Originally throwing it on sizzling hot stones placed over an open fire was the method for popping corn. With no way to contain it, the popcorn would explode in various directions, and anyone who wanted to eat it had to find it first.

American Indians popped corn 2,000 years ago, and Christopher Columbus, on landing here in 1492, observed West Indian natives wearing popcorn corsages. Popcorn also was used to decorate ceremonial headdresses, and enterprising Indians sold popcorn to Columbus’ sailors. Popcorn that is more than 1,000 years old was discovered on the east coast of Peru. Preserved by the Peruvian Indians, this popcorn still pops a millennium or so later.

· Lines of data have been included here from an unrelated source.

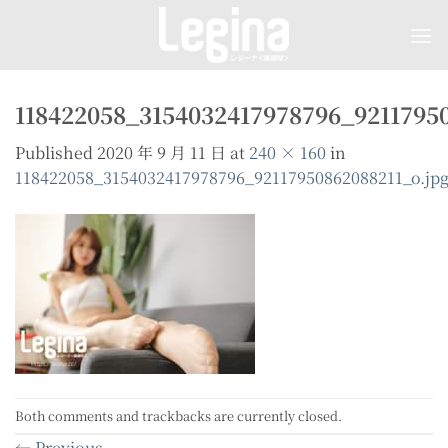
Skip
to
content
118422058_3154032417978796_92117950
Published
2020 年 9 月 11 日
at
240 × 160
in
118422058_3154032417978796_92117950862088211_o.jp
Both comments and trackbacks are currently closed.
←
Previous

The Aztecs, according to Cortez, used popcorn to decorate their ceremonial garb as a symbol of goodwill and peace. The Aztecs also fashioned necklaces and other ornaments from popcorn to place on the statues of their deities, particularly that of the god Tlaloc, who represented rain, fertility, and maize.

Ways of popping corn differed over the years. Eschewing throwing kernels on hot slabs, the Iroquois, in the 17th century, popped their corn in pottery containing heated sand. Other ancient poppers were made of soapstone, pottery and metal, some with tripod legs, and some large clay containers with lids, designed to be set right in the fire.

Popcorn was served at the first Thanksgiving feast, brought to the Pilgrims by Quadequine, a brother of Chief Massasoit of the Wampanoag tribe. Colonials loved the dish so much, they used to serve it with sugar and cream for breakfast. Popcorn carts, invented in 1885, were so popular that crowds would follow them down the streets, watching the kernels develop.

And popcorn still is one of the most popular snacks. More than one billion pounds are consumed a year, with the average American eating approximately 70 quarts per person yearly.